Like any scientific endeavor, our study has its limitations. We utilized only chatGPT and embedded GPT model via their Application Programming Interface, meaning the findings might not be applicable to other Language Models. Additionally, it could have been beneficial to customize the Chat GPT model weights for our specific task. However, this was impractical due to the extensive computational resources required for such fine-tuning, which were not at our disposal. Instead, we opted for Retrieval Augmentation Generation (RAG), a method we believe to be novel in our context, as it has not been previously employed in similar studies. Furthermore, our use of a CVI scoring index for subject expert assessment, while not validated specifically for Language Model Models, offers potential advantages over the Likert scale commonly used in similar studies [28].

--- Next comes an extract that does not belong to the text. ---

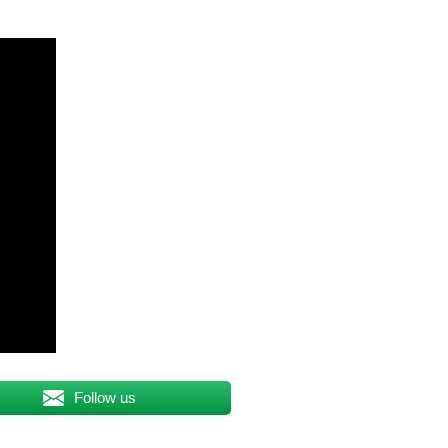
Follow us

Further, limitations of the study include the constrained performance of the embedded model due to the limited information sourced from the internet during its training, potentially affecting its ability to address specific nuances in dental care. Moreover, the probabilistic nature of GPT models necessitates an evaluation of their consistency, acknowledging the challenge of assessing it due to resource constraints, particularly for embedded GPT models requiring tokens for generating responses [29]. Additionally, the study employed a subjective evaluation of content by specialists, which may yield varied outcomes based on individual expertise. The possible criticism to this paper can be that questions provided to the GPT models were not from actual patient. To mitigate this concern, we utilized four experts to validate the questions in order to enhance the generalizability.

While chatGPT is readily accessible to patients, the question arises: would they opt for a customized chatbot tailored to their specific needs? The study underscores that the efficacy of patient-accessible chatbots is enhanced through customization, achieved via prompt engineering and embedding, demonstrating that involving domain experts in their development improves utility and potentially results in superior performance for patients compared to the generic versions.

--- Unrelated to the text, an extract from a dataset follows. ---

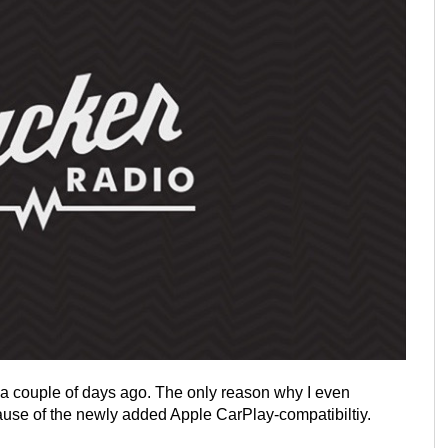
 a couple of days ago. The only reason why I even
se of the newly added Apple CarPlay-compatibiltiy.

In considering the areas of future research, it would be worthwhile to explore enhancements in the fine-tuning process [30]. Specifically, investigating methodologies to enrich the training data with a more diverse range of patient queries and scenarios could contribute to a more adaptable model. Furthermore, exploring the integration of technologies such as reinforcement learning, or context aware models could enable the model to dynamically adjust its questioning strategy based on the evolving conversation resembling a more natural and interactive exchange with users. Another avenue of research could be assessing the practical effectiveness and acceptance to patients and their overall satisfaction of interacting with a deployed chatbot.

Conclusion

The embedded GPT model showed better results in terms of accuracy and clarity as compared to ChatGPT in dental care context emphasizing the benefits of embedding and prompt engineering, paving the way for future advancements in healthcare applications.